Dem stehen natürlich die klaren Aussagen in Abschn. 4.14.3 UStAE entgegen und damit die Selbstbindung der Verwaltung sowie zu guter Letzt § 176 AO:

„(1) Bei der Aufhebung oder Änderung eines Steuerbescheids darf nicht zuungunsten des Steuerpflichtigen berücksichtigt werden, dass

Nr. 3:

sich die Rechtsprechung eines obersten Gerichtshofes des Bundes geändert hat, die bei der bisherigen Steuerfestsetzung von der Finanzbehörde angewandt worden ist.

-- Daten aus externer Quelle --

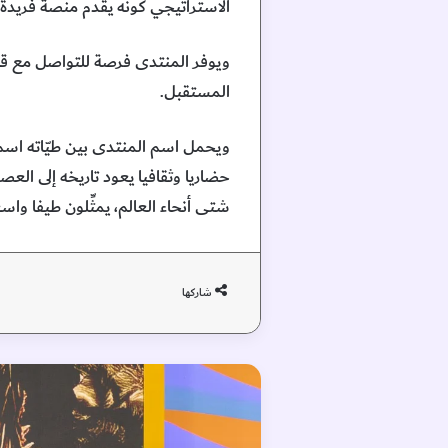
الاستراتيجي كونه يقدم منصة فريدة ت
ويوفر المنتدى فرصة للتواصل مع قاد
المستقبل.
ويحمل اسم المنتدى بين طيّاته اسم م
حضاريا وثقافيا يعود تاريخه إلى الع
شتى أنحاء العالم، يمثِّلون طيفا واس
شاركها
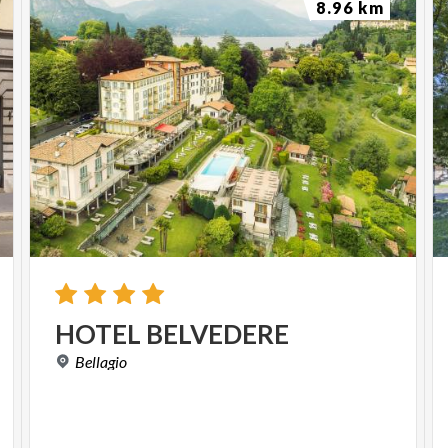
8.96 km
HOTEL
BELVEDERE
Bellagio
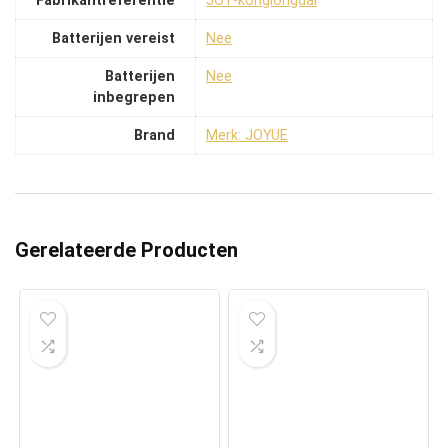
Fabrikantreferentie
‎JOY-konglongdai
Batterijen vereist
‎Nee
Batterijen
‎Nee
inbegrepen
Brand
Merk: JOYUE
Gerelateerde Producten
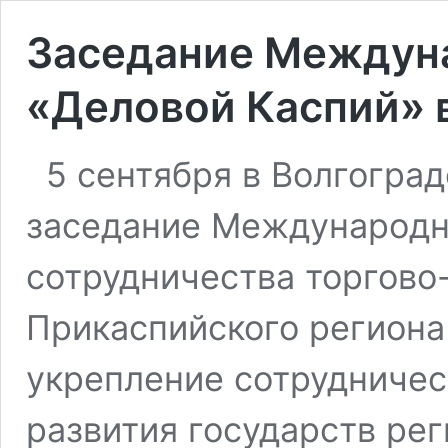
Заседание Междун
«Деловой Каспий» 
5 сентября в Волгоград
заседание Международн
сотрудничества торгов
Прикаспийского региона
укрепление сотрудничес
развития государств ре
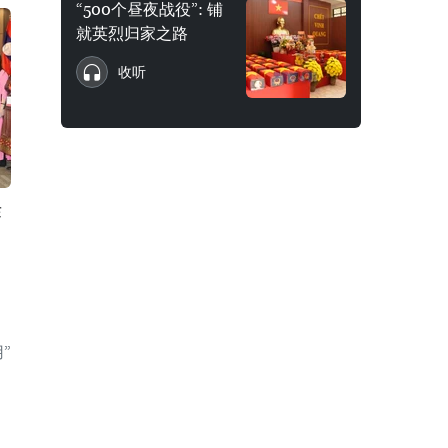
“500个昼夜战役”: 铺
就英烈归家之路
收听
作
”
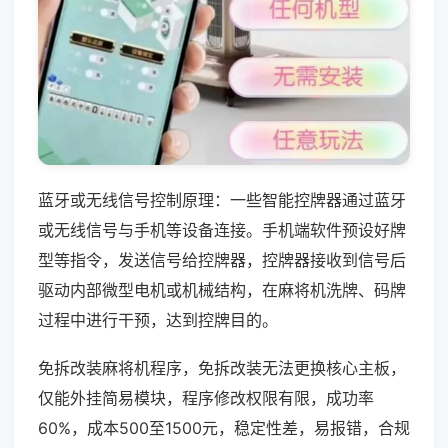
蓝牙或无线信号控制原理：一些智能控牌器通过蓝牙
或无线信号与手机等设备连接。手机端软件预设好牌
型等指令，发送信号给控牌器，控牌器接收到信号后
驱动内部微型电机或机械结构，在麻将机洗牌、码牌
过程中进行干预，达到控牌目的。
免拆改装麻将机程序，免拆改装无法更换核心主板，
仅能外挂简易模块，程序修改权限有限，成功率
60%，成本500至1500元，稳定性差，易报错，合规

(2) Bei der Aufhebung oder Änderung eines Steuerbescheids darf nicht zuungunsten des Steuerpflichtigen berücksichtigt werden, dass eine allgemeine Verwaltungsvorschrift der Bundesregierung, einer obersten Bundes- oder Landesbehörde von einem obersten Gerichtshof des Bundes als nicht mit dem geltenden Recht in Einklang stehend bezeichnet worden ist.“

Von dieser Seite haben Zahnärzte also zumindest kurzfristig keine negativen Änderungen zu erwarten.

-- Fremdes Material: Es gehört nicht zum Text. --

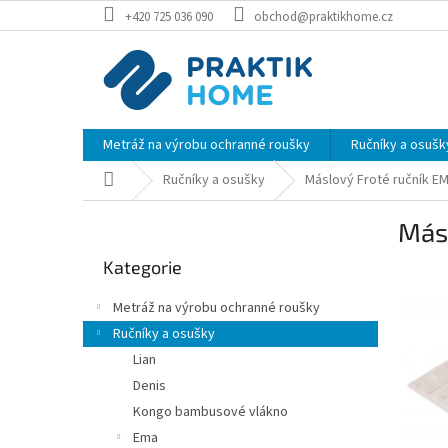
Přejít
+420 725 036 090
obchod@praktikhome.cz
na
obsah
Metráž na výrobu ochranné roušky
Ručníky a osušk
Domů
Ručníky a osušky
Máslový Froté ručník E
P
Más
o
Přeskočit
s
Kategorie
kategorie
t
r
Metráž na výrobu ochranné roušky
a
Ručníky a osušky
n
Lian
n
í
Denis
p
Kongo bambusové vlákno
a
Ema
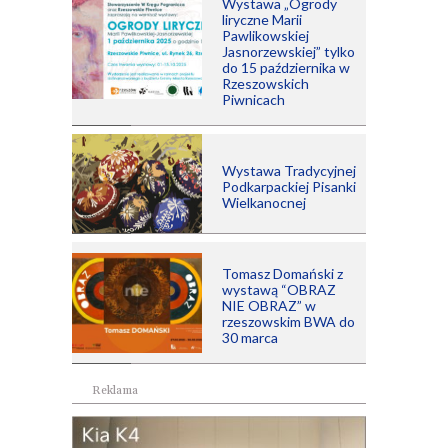
Wystawa „Ogrody
liryczne Marii
Pawlikowskiej
Jasnorzewskiej” tylko
do 15 października w
Rzeszowskich
Piwnicach
Wystawa Tradycyjnej
Podkarpackiej Pisanki
Wielkanocnej
Tomasz Domański z
wystawą “OBRAZ
NIE OBRAZ” w
rzeszowskim BWA do
30 marca
Reklama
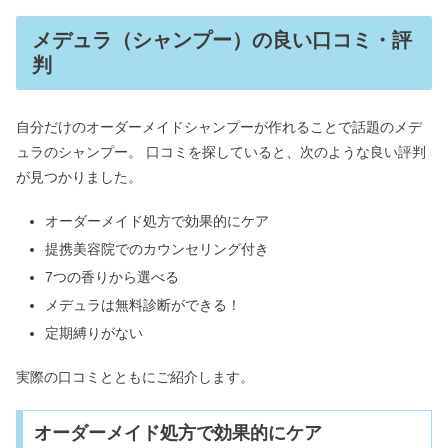
メデュラ（シャンプー）の良い口コミ・評
判
自分だけのオーダーメイドシャンプーが作れることで話題のメデ
ュラのシャンプー。 口コミを探していると、次のような良い評判
が見つかりました。
オーダーメイド処方で効果的にケア
提携美容院でのカウンセリング付き
7つの香りから選べる
メデュラは無料診断ができる！
定期縛りがない
実際の口コミとともにご紹介します。
オーダーメイド処方で効果的にケア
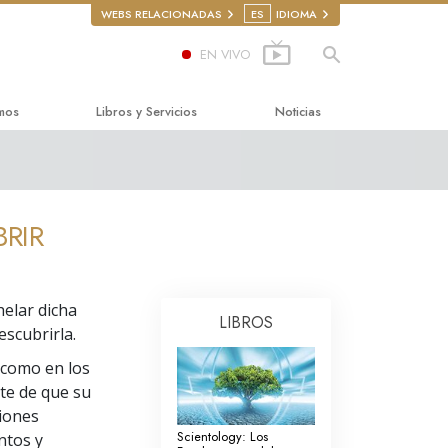
WEBS RELACIONADAS
ES
IDIOMA
EN VIVO
mos
Libros y Servicios
Noticias
a Felicidad
s para principiantes
astics
s de Audio
RIR
rencias introductorias
ulas Introductorias
elar dicha
LIBROS
bre las Drogas
nzando Servicios
descubrirla.
los Derechos Humanos
 como en los
nte de que su
udadana de Derechos
ciones
Scientology: Los
ntos y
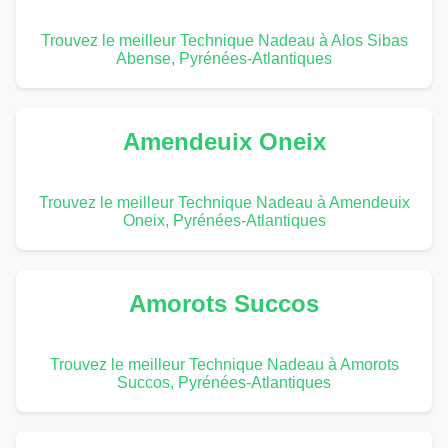
Trouvez le meilleur Technique Nadeau à Alos Sibas
Abense, Pyrénées-Atlantiques
Amendeuix Oneix
Trouvez le meilleur Technique Nadeau à Amendeuix
Oneix, Pyrénées-Atlantiques
Amorots Succos
Trouvez le meilleur Technique Nadeau à Amorots
Succos, Pyrénées-Atlantiques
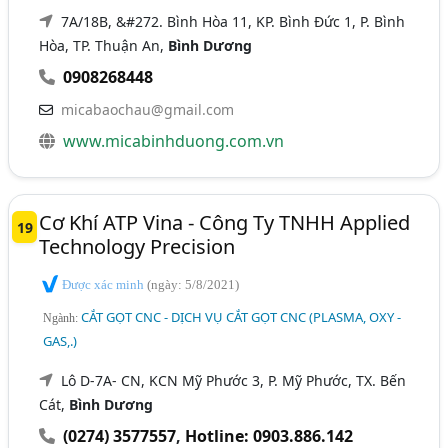
7A/18B, &#272. Bình Hòa 11, KP. Bình Đức 1, P. Bình
Hòa, TP. Thuận An,
Bình Dương
0908268448
micabaochau@gmail.com
www.micabinhduong.com.vn
Cơ Khí ATP Vina - Công Ty TNHH Applied
19
Technology Precision
Được xác minh
(ngày: 5/8/2021)
CẮT GỌT CNC - DỊCH VỤ CẮT GỌT CNC (PLASMA, OXY -
Ngành:
GAS,.)
Lô D-7A- CN, KCN Mỹ Phước 3, P. Mỹ Phước, TX. Bến
Cát,
Bình Dương
(0274) 3577557
,
Hotline: 0903.886.142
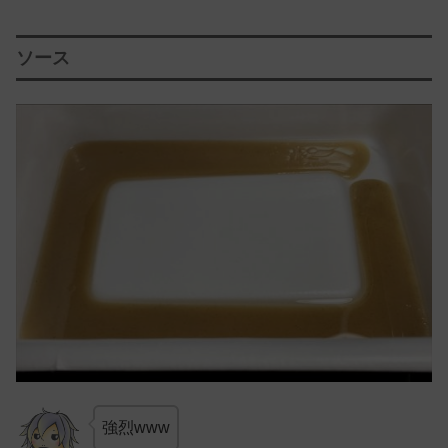
ソース
強烈www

Sollte der Zahnarzt sich hingegen auf eine vollständige Steuerbefreiung seiner Umsätze trotz der Verwendung selbst hergestellter Zahnprothesen berufen wollen, erscheint dies genauso möglich wie für die Gastronomie mit § 12 Abs. 2 Nr. 15 UStG. Sollten aber insbesondere die Krankenversicherungen als Leistungsempfänger dann lediglich einen (um die bisher berechnete USt) gemindert Betrag vergüten, wäre diese Argumentation nicht im Sinne des Unternehmers. Dieser würde bei vollständiger Steuerbefreiung der Ausgangsumsätze nur den Vorsteuerabzug auf den laufenden Materialeinkauf für die Herstellung der Zahnprothesen verlieren und bei noch laufenden Berichtigungszeiträumen gem. § 15a UStG aufgrund der Anschaffung von CEREC-Geräten etc. eine Berichtigung des Vorsteuerabzug vornehmen müssen.

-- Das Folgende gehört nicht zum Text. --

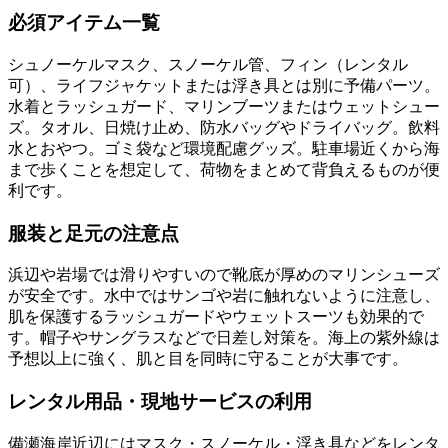
必須アイテム一覧
シュノーケルマスク、スノーケル管、フィン（レンタル
可）、ライフジャケットまたは浮き具とは別に予備パーツ。
水着とラッシュガード、マリンブーツまたはウェットシュー
ズ。タオル、日焼け止め、防水バッグやドライバッグ。飲料
水とおやつ。ゴミ袋など環境配慮グッズ。駐車場近くから海
まで歩くことを想定して、荷物をまとめて背負えるものが便
利です。
服装と足元の注意点
浜辺や岩場では滑りやすいので靴底が厚めのマリンシューズ
が安全です。水中ではサンゴや岩に触れないように注意し、
肌を保護するラッシュガードやウェットスーツも効果的で
す。帽子やサングラスなどで日差し対策を。海上の紫外線は
予想以上に強く、肌と目を同時に守ることが大事です。
レンタル用品・現地サービスの利用
備瀬海岸近辺にはマスク・スノーケル・浮き具などをレンタ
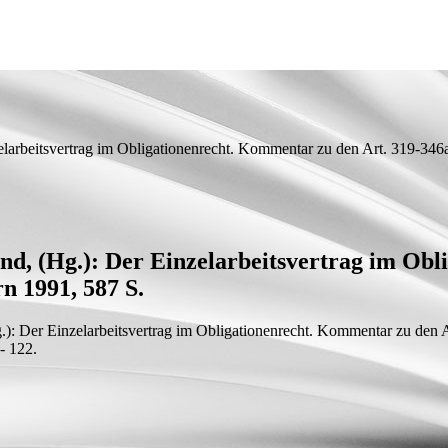
larbeitsvertrag im Obligationenrecht. Kommentar zu den Art. 319-346
d, (Hg.): Der Einzelarbeitsvertrag im Obl
n 1991, 587 S.
: Der Einzelarbeitsvertrag im Obligationenrecht. Kommentar zu den A
- 122.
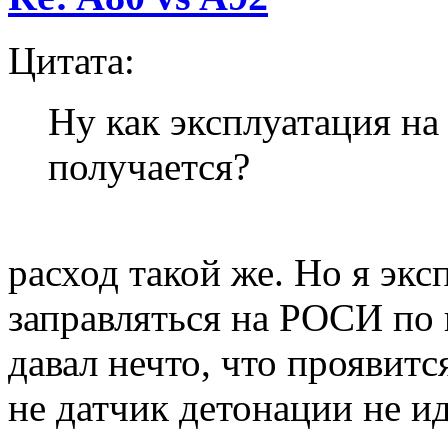
Цитата:
Ну как эксплуатация на
получается?
расход такой же. Но я экс
заправляться на РОСИ по 
давал нечто, что проявит
не датчик детонации не и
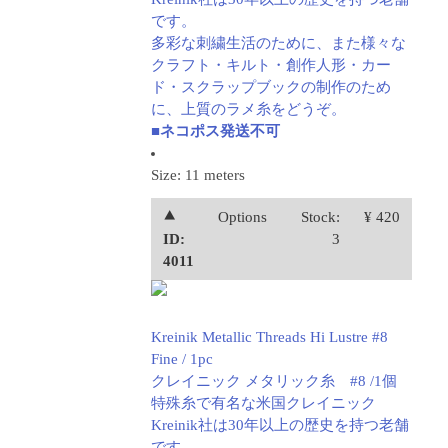
です。
多彩な刺繍生活のために、また様々な
クラフト・キルト・創作人形・カー
ド・スクラップブックの制作のため
に、上質のラメ糸をどうぞ。
■ネコポス発送不可
Size: 11 meters
⯅
Options
Stock:
¥ 420
ID:
3
4011
Kreinik Metallic Threads Hi Lustre #8
Fine / 1pc
クレイニック メタリック糸 #8 /1個
特殊糸で有名な米国クレイニック
Kreinik社は30年以上の歴史を持つ老舗
です。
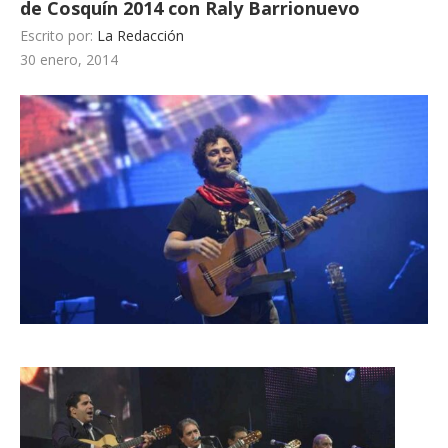
de Cosquín 2014 con Raly Barrionuevo
Escrito por:
La Redacción
30 enero, 2014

Für die Zahnärzte spricht daher vieles dafür, die aktuellen Turbulenzen rund um das Thema Aufteilungsgebot unbeachtet zu lassen. Solange die Finanzverwaltung ihre Rechtsauffassung nicht ändert, ist auch keine Gefahr eines unrichtigen Steuerausweises gem. § 14c Abs. 1 UStG durch die Abrechnung gegenüber der Krankenversicherung/-kasse gegeben.

Auch Vermieter, die bisher davon ausgehen dürfen, dass für die Räume, die der mietende Zahnarzt ausschließlich als „Dentallabor“ und damit für seine steuerpflichtige Tätigkeit verwendet, können entsprechend der Auffassung der Finanzverwaltung weiterhin gem. § 9 Abs. 1 und 2 UStG auf die Steuerbefreiung der Vermietungsumsätze gem. § 4 Nr. 12 Satz 1 Buchstabe a UStG verzichten. Langfristig ist allerdings nicht ausgeschlossen, dass diese Optionsmöglichkeit entfällt (sollte einst der BFH das Aufteilungsgebot gem. § 4 Nr. 14 Buchstabe a Satz 2 UStG für unzulässig erachten).